Я состоял на учете в парторганизации домоуправления и там заинтересовались — а почему рядом со старыми коммунистами-пенсионерами сидит молодой человек и почему он не работает? Домовая парторганизация отправила меня в райком Октябрьского района. У меня была справка от Маро Довлатовой, что я являюсь автором издательства «Советский писатель» и у меня есть договор на книгу.
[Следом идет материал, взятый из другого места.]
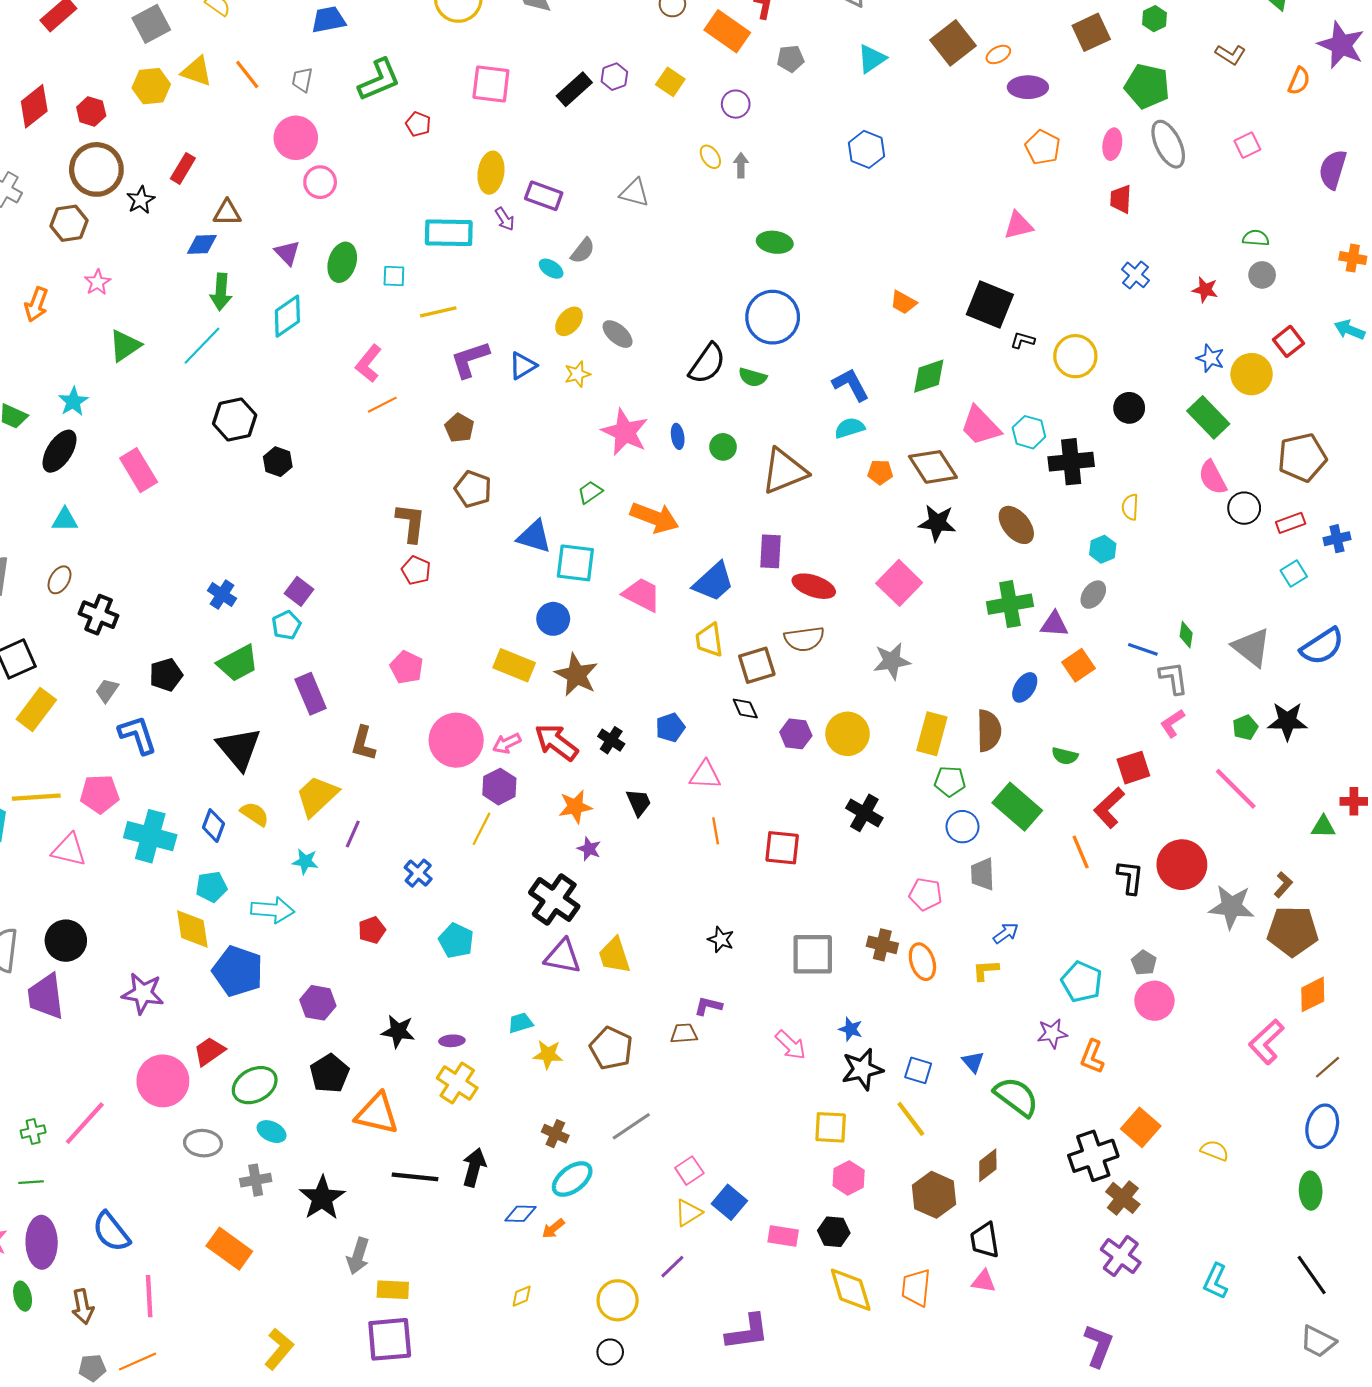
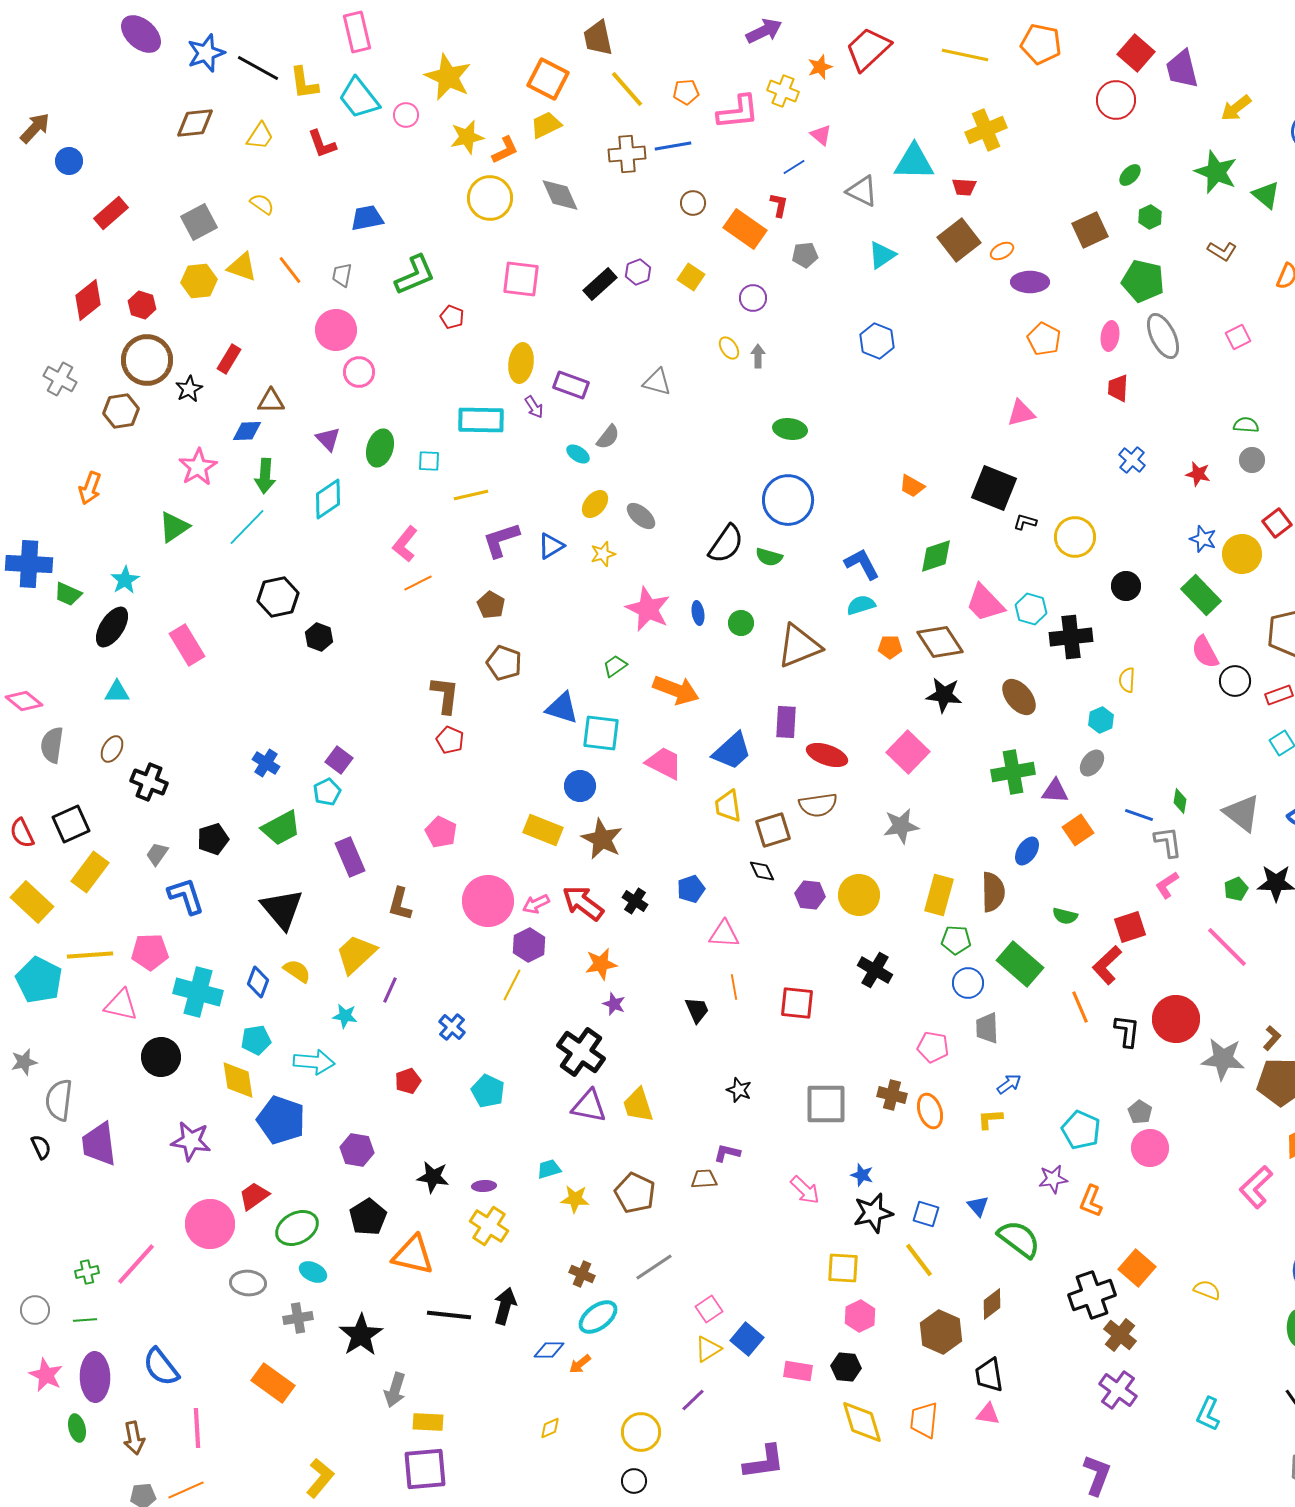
pink star: (97, 282) -> (198, 467), moved, size x1.5
black trapezoid: (639, 802) -> (697, 1010), moved
black circle: (66, 941) -> (161, 1057), moved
Заступилась за меня родственница Д. Шостаковича — ее имя не запомнил — жила она на Красной улице — объясняла в райкоме, что «писать книги это тоже работа». Тогда я понял, что надо менять фамилию, она раздражала больше факта тунеядства, еще было живо «дело врачей». Советовала так поступить и Довлатова.
Тогда же я задумал «Повесть о радисте Камушкине».
В 1957 году состоялся Всесоюзный семинар молодых прозаиков Северо-Запада СССР. Там Виктор Конецкий познакомился с Юрием Казаковым.
Историю их непростых отношений сохранили старые письма, опубликованные под названием «Опять название не придумывается»…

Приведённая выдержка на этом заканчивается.